======== Records for this exercise
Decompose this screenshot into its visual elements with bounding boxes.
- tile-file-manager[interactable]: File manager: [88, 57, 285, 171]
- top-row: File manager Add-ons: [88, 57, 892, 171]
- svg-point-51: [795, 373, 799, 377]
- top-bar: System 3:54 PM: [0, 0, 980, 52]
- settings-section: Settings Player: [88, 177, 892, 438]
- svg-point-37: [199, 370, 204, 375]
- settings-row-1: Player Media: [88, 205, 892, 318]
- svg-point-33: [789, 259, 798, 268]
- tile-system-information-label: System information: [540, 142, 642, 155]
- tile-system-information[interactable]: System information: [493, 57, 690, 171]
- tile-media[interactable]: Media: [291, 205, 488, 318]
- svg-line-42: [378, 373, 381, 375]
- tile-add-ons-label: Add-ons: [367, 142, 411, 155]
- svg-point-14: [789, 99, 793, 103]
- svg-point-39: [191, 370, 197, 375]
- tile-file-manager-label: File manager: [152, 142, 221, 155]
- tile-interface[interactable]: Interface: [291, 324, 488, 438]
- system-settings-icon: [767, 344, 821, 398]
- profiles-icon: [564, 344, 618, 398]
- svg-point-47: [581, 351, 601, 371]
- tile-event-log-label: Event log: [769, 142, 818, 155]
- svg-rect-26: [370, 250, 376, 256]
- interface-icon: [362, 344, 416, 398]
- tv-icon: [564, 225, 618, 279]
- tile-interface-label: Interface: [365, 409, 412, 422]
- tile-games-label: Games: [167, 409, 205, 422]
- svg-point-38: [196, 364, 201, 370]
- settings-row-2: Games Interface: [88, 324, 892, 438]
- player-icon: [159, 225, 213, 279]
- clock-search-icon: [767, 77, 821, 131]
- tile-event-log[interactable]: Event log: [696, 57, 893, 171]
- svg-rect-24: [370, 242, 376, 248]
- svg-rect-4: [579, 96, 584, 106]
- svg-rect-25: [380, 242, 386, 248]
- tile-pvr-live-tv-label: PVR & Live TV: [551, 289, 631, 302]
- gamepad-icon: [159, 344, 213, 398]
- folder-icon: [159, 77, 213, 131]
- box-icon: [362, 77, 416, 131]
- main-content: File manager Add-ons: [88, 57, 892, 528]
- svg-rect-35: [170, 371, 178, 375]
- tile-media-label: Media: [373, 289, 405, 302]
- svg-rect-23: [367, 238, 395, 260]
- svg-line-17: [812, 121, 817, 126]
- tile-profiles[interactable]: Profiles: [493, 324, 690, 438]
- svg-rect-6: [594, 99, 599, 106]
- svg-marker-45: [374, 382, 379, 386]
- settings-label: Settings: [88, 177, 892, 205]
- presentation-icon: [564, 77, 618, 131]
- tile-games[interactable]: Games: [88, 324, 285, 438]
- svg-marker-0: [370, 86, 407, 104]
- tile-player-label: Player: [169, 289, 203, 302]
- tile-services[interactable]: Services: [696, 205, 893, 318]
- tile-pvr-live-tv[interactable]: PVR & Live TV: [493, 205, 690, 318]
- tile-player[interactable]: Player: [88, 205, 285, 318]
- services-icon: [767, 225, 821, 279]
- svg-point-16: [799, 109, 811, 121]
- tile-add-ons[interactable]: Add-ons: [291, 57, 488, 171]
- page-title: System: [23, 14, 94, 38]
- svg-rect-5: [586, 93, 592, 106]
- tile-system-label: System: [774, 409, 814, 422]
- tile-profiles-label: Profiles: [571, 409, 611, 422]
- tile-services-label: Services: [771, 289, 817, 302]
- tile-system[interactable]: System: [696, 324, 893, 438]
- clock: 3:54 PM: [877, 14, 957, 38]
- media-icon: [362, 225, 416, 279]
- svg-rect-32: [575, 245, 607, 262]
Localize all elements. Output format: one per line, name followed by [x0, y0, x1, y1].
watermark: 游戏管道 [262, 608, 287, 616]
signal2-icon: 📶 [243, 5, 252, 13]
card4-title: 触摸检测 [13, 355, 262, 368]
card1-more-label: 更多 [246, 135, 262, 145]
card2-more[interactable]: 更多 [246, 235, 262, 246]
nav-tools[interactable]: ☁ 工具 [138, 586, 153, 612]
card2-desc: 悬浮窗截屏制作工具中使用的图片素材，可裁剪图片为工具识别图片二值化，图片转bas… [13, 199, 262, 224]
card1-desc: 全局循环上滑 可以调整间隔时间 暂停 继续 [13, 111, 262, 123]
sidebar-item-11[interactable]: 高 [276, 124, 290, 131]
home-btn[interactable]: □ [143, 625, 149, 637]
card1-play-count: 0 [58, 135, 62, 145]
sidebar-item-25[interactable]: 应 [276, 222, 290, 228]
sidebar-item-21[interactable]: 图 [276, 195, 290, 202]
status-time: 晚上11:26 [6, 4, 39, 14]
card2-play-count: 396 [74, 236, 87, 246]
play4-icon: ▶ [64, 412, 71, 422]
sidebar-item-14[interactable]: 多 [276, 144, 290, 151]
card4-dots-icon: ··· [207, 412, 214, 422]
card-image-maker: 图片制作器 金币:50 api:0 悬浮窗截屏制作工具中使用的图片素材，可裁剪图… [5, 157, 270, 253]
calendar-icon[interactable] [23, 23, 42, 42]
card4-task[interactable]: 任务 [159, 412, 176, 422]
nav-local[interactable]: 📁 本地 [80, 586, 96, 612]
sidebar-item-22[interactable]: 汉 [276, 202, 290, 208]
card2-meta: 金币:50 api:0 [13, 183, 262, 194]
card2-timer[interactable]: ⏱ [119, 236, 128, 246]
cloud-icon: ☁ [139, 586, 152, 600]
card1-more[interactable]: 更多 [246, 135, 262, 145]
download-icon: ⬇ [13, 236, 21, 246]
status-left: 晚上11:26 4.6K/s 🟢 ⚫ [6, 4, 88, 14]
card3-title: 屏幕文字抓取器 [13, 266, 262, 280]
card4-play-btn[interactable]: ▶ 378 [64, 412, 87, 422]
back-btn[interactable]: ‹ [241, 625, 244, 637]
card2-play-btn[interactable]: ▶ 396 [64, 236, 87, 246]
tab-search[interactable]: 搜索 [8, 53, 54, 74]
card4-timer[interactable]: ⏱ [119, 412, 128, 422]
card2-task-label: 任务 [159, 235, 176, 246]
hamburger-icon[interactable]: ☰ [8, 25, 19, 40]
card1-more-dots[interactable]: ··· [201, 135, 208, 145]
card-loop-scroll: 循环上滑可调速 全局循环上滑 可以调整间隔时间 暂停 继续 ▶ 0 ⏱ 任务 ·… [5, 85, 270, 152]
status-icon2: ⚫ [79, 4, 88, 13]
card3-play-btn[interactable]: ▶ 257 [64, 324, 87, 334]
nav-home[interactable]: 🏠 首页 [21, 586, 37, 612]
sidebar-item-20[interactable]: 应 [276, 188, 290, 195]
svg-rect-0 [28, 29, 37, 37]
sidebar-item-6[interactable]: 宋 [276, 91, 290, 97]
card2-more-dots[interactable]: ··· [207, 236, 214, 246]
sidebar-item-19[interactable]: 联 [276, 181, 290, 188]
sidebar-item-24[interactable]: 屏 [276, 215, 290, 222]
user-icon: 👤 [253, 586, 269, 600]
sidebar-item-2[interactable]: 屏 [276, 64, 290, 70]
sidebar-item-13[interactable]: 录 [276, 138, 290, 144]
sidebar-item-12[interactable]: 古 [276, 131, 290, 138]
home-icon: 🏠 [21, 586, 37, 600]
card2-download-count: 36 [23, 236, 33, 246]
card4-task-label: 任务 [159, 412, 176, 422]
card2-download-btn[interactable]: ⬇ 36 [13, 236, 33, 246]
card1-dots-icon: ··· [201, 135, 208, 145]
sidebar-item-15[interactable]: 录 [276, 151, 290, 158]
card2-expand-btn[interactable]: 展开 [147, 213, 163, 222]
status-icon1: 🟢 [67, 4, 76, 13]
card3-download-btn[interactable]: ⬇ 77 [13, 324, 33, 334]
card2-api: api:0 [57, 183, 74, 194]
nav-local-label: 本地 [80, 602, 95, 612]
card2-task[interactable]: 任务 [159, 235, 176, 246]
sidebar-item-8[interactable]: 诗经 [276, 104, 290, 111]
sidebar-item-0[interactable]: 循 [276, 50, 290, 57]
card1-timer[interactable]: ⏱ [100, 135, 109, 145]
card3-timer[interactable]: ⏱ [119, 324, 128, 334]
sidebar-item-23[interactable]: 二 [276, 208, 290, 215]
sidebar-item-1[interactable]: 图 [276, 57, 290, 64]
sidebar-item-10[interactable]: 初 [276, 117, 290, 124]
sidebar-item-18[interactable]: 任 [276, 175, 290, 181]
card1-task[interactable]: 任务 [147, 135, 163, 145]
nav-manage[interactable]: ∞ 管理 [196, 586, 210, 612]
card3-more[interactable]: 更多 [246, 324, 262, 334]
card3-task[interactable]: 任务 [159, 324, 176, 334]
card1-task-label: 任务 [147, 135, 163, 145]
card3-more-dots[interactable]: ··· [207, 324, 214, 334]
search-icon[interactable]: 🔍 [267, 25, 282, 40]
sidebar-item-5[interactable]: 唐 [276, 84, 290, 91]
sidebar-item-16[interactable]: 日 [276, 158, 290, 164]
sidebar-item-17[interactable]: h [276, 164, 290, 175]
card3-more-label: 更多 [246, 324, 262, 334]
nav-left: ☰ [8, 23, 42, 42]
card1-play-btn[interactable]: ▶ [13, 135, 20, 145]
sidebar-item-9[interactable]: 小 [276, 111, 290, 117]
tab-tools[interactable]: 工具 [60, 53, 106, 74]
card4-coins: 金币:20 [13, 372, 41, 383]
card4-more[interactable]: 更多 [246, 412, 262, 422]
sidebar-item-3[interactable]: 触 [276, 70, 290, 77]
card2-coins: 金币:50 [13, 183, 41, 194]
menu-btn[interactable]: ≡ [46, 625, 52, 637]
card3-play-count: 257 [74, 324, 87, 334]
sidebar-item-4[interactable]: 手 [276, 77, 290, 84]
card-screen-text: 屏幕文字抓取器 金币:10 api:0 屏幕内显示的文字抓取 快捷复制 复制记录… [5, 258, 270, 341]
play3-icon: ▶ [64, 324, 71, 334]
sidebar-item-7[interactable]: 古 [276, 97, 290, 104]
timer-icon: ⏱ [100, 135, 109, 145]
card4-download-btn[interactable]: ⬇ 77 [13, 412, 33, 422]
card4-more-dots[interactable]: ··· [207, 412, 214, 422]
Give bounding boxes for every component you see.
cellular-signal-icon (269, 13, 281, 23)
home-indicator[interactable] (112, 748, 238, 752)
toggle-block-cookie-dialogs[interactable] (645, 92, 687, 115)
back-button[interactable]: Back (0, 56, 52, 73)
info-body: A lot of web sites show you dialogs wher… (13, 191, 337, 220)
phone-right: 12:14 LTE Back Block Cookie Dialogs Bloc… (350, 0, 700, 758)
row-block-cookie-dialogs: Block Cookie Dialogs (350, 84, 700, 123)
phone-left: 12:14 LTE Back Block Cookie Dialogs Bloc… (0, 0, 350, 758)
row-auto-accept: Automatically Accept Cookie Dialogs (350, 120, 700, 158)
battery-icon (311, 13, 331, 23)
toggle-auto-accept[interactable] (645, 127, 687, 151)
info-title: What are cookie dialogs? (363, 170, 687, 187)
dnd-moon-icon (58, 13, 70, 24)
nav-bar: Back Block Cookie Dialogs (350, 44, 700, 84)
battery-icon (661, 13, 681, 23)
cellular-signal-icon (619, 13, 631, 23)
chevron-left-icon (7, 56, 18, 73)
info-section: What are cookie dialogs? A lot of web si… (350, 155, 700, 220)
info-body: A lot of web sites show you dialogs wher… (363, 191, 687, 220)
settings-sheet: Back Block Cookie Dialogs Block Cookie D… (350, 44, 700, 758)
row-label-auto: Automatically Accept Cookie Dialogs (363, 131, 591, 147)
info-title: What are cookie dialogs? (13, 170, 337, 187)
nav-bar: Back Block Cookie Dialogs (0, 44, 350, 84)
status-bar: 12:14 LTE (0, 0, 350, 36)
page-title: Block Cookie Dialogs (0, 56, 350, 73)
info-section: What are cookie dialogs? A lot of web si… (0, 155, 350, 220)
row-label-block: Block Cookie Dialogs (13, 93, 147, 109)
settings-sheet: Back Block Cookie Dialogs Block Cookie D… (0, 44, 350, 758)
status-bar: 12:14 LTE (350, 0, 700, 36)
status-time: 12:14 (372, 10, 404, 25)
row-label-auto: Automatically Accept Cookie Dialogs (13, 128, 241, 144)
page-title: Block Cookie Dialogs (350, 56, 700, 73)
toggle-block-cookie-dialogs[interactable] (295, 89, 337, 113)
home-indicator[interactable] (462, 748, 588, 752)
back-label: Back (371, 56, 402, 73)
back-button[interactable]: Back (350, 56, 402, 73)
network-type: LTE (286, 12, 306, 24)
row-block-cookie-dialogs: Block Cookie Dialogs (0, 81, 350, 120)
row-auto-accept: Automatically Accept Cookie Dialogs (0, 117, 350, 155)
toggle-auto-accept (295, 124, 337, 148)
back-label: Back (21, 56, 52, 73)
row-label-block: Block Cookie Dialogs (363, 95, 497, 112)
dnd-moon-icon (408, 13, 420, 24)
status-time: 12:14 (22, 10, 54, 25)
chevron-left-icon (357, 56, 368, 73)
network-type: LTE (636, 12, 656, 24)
================
What to work on:
If a line in the data above includes the string "sheet", copy it.

Answer to this exercise:
settings-sheet: Back Block Cookie Dialogs Block Cookie D… (350, 44, 700, 758)
settings-sheet: Back Block Cookie Dialogs Block Cookie D… (0, 44, 350, 758)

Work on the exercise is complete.